Oleh : Nik Damayanti
Kubaca surat yang kutulis untuk diriku sendiri.
Halo, apa kabar? Kuharap dirimu selalu sehat dan bahagia. Sebelum kulanjutkan surat ini, aku ingin bertanya,”Siapakah kamu? Tolong jawab pertanyaanku ini, ya.
Aku termangu membacanya.
Siapakah aku? Pertanyaan yang sulit dan mengganggu pikiranku. Dalam renung gelisah, menunggu jawaban yang tepat, berbagai masukan saling bersahutan dalam hati. Kurang puas akan jawaban-jawaban di hatiku, akhirnya aku bercermin. Kutatap sosok di cermin dengan seksama.
Siapakah aku? Apakah aku sebutkan namaku, nama ibuku, dan nama bapakku? Sudah cukupkah itu menunjukkan jati diriku? Sepertinya tidak tepat. Bukankah itu hanya identitas?
Kembali kutatap sosok di cermin, kemudian merenung.
Siapakah aku? Bisikan dalam hati mengatakan,”Ceritakan saja siapa dirimu.”
O iya, aku ceritakan saja namaku, tanggal lahir, pendidikan, dan pekerjaan. Seperti halnya daftar riwayat hidup untuk melamar pekerjaan atau seperti bionarasi di bawah naskah cerpen. Ah … itu bukan sesuatu yang hakiki tentang diriku.
Kembali ada bisikan dalam hati. “Kenapa dibuat repot, sih? Jawab saja sesuai keinginanmu, tidak usah bingung.”
Cukup lega aku dengan saran itu. Mulai lancar menceritakan tentang diriku, masa kecil sampai dengan dewasa, bahkan sampai saat ini.
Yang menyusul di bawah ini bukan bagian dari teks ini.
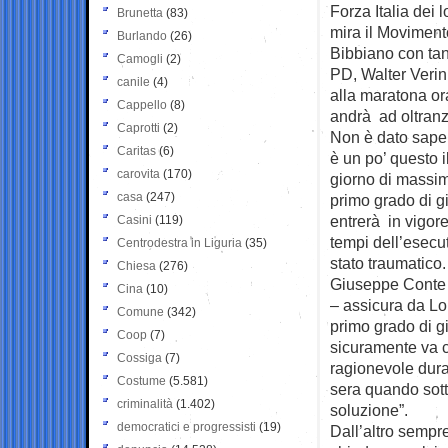
Forza Italia dei 
Brunetta
(83)
mira il Moviment
Burlando
(26)
Bibbiano con tan
Camogli
(2)
PD, Walter Verin
canile
(4)
alla maratona ora
Cappello
(8)
andrà ad oltranz
Caprotti
(2)
Non è dato saper
Caritas
(6)
è un po’ questo i
carovita
(170)
giorno di massima
casa
(247)
primo grado di g
entrerà in vigore
Casini
(119)
tempi dell’esecuti
Centrodestra in Liguria
(35)
stato traumatico.
Chiesa
(276)
Giuseppe Conte 
Cina
(10)
– assicura da Lon
Comune
(342)
primo grado di g
Coop
(7)
sicuramente va c
Cossiga
(7)
ragionevole dura
Costume
(5.581)
sera quando sotto
criminalità
(1.402)
soluzione”.
democratici e progressisti
(19)
Dall’altro sempr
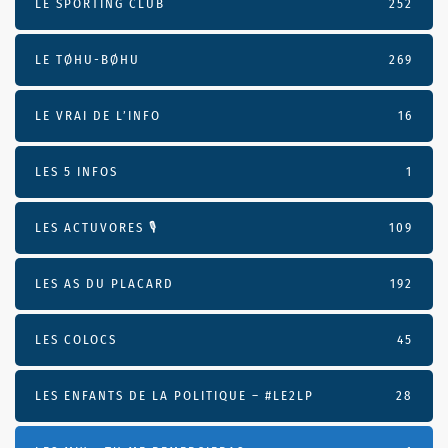
LE SPORTING CLUB
252
LE TØHU-BØHU
269
LE VRAI DE L’INFO
16
LES 5 INFOS
1
LES ACTUVORES 🎙
109
LES AS DU PLACARD
192
LES COLOCS
45
LES ENFANTS DE LA POLITIQUE – #LE2LP
28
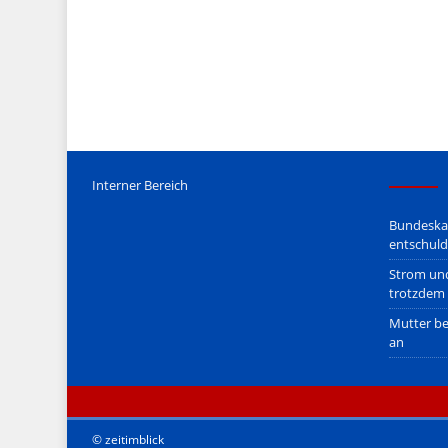
Mediengesetz
erfolgt, soweit wir als Nicht-Juristen dieses v
Wir stehen nicht in (ge)werblichen Zusammenhang mit uo. z
Etwaige Empfehlungen in diesem Bericht sind
keine Recht
Der Begriff "
Abmahnanwalt
" bezeichnet Juristen, welche üb
überzogenen, rechtlich fragwürdigen) Abmahnungen leben u
innerhalb gesetzlich verankerter Regeln tun.
Jener Disclaimer soll sich nicht über gültiges Recht hinwe
hpts. informativen Charakter.
Bitte beachten Sie in dem Zusammenhang auch unsere
AG
Interner Bereich
Bundeskan
entschuld
Strom und
trotzdem 
Mutter be
an
© zeitimblick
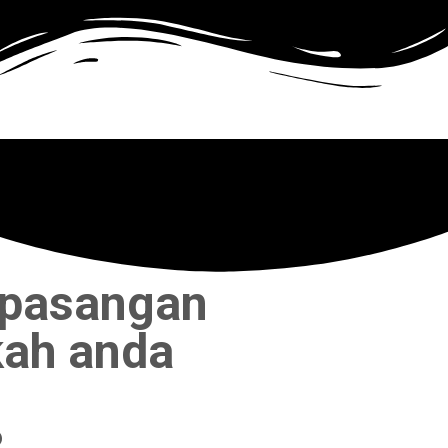
 pasangan
kah anda
?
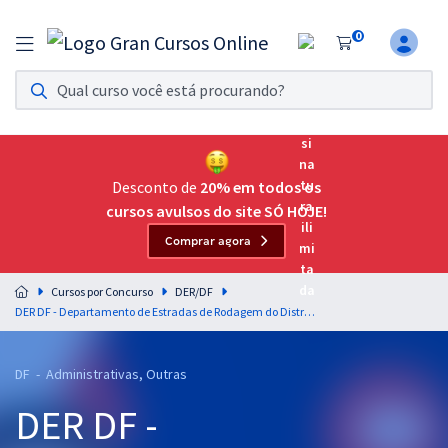
0
Assinatura Ilimitada 11
Acesso a todos os cursos. Teste grátis por 7 dias!
Assinatura OAB Até Passar
Acesso ilimitado a toda preparação para o Exame da
Desconto de
20% em todos os
Ordem, até você passar!
cursos avulsos do site SÓ HOJE!
Comprar agora
Residências Multiprofissionais
Preparação completa e intensiva para as principais
Cursos por Concurso
DER/DF
residências em saúde do Brasil
DER DF - Departamento de Estradas de Rodagem do Distrito Federal -Técnico de Contabilidade (Pré-edital)
Concursos
DF - Administrativas, Outras
Assinatura Ilimitada
DER DF -
Cursos 20% OFF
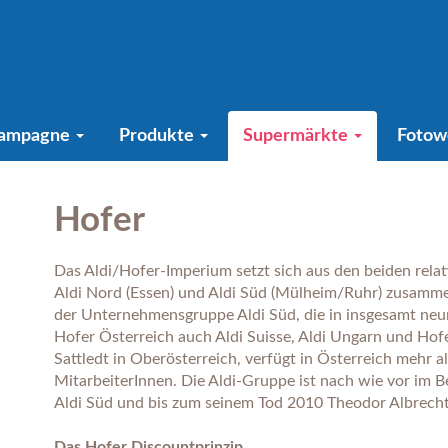
ampagne
Produkte
Supermärkte
Fotow
Hofer
Das Aldi/Hofer-Imperium setzt sich aus den beiden rela
Aldi Nord (Essen) und Aldi Süd (Mülheim/Ruhr) zusammen
der Unternehmensgruppe Aldi Süd, die in insgesamt neun
Hofer Österreich auch Aldi Suisse, Aldi Ungarn und Hof
Sattledt in Oberösterreich, verfügt in Österreich mehr a
MitarbeiterInnen. Die Aldi-Gruppe ist nach wie vor im Be
Aldi Süd und bis zum seinem Tod 2010 Theodor Albrecht 
Das Hofer Discountprinzip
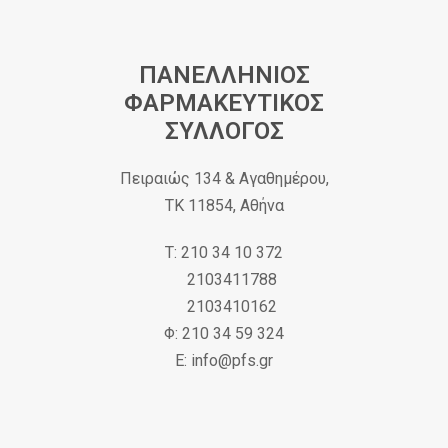
ΠΑΝΕΛΛΗΝΙΟΣ
ΦΑΡΜΑΚΕΥΤΙΚΟΣ
ΣΥΛΛΟΓΟΣ
Πειραιώς 134 & Αγαθημέρου,
ΤΚ 11854, Αθήνα
Τ: 210 34 10 372
2103411788
2103410162
Φ: 210 34 59 324
Ε: info@pfs.gr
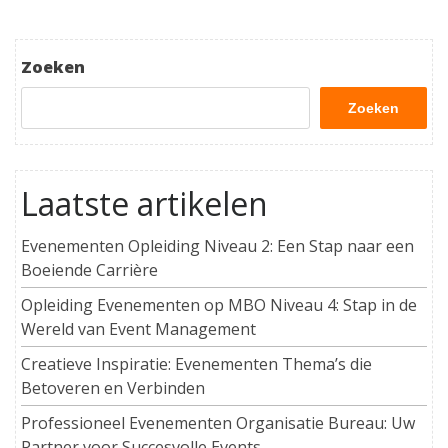
Zoeken
Zoeken
Laatste artikelen
Evenementen Opleiding Niveau 2: Een Stap naar een
Boeiende Carrière
Opleiding Evenementen op MBO Niveau 4: Stap in de
Wereld van Event Management
Creatieve Inspiratie: Evenementen Thema’s die
Betoveren en Verbinden
Professioneel Evenementen Organisatie Bureau: Uw
Partner voor Succesvolle Events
Tanpa terasa sudah hampir satu halaman aku memperkenalkan diri. Di akhir surat aku tulis titimangsa dan siap kulipat untuk segera kukirim. Namun, bukankah surat itu kukirim untuk diriku sendiri?
Kembali aku merenung akan jawaban atas pertanyaan ‘siapa aku’. Di depan cermin kutatap lagi bayanganku, tampak wajah asliku. Inikah diri itu? Aku manusia biasa, tetapi kamu istimewa. Aku melakukan banyak kesalahan, tetapi kamu lebih baik daripada yang lain. Aku seringkali tidak peduli, tetapi kamu selalu sadar diri. Aku banyak merepotkan orang, tetapi kamu banyak membantu orang lain. Menerjemahkan rasa ke dalam kata memang tidak sesederhana membunyikan pikiran ke dalam suara.
Perdebatan antara Si Rendah Hati dan Si Sombong tiada henti dalam hati. Aku harus segera menghentikan ini. Kutenangkan diri, kutenteramkan hati. Berbagai peristiwa yang pernah kualami terputar secara otomatis. Tangis dan tawa begitu juga luka dan bahagia. Semua memang ada waktunya dan kita tidak perlu memaksakan kalau belum waktunya. Pengalaman itu akan menghidupkan keindahan, kebaikan maupun kebenaran yang menuntun perjalanan hidup.
Saat hati bersih, perkataan yang bijak keluar dari mulut yang akan menenteramkan hati orang yang mendengar. Namun, di saat setitik noda mengotori hati, perkataan yang keluar akan membuat orang terluka mendengarnya. Berarti tugasku adalah menjaga kebersihan hati sehingga tidak ada sedikitpun noda yang mengotori. Di saat terlena tentu akan timbul noda, aku harus segera membersihkan kembali. Untuk itu semua kubutuh cahaya. Aku harus menguatkan mata, menajamkan akal dan membersihkan hati, maka cahaya akan hadir kembali. Karena sebenarnya, cahaya tak akan ke mana, selain berputar mengelilingi jiwa.
Aku hanyalah manusia biasa, yang pernah khilaf sehingga tidak pantas jumawa. Berdiri setara dengan berjuta manusia yang lain. Tidak boleh merasa lebih maupun kurang. Saat merasa lebih tinggi maka petir akan menyambar dan saat terlalu rendah diri maka banjir akan menenggelamkan. Karena pada hakikatnya diri ini adalah tiada. Namun, kasih-Nya membuat kita ada. Itupun sementara.
Aku puas dengan semua yang kuungkapkan. Jawaban atas pertanyaan ‘siapa aku’ tidak lagi mengganggu pikiranku. Aku sudah lega dan rida dengan hidupku. Semoga aku bisa merasakan rida Allah yang tak terukur rahmanrahim-Nya.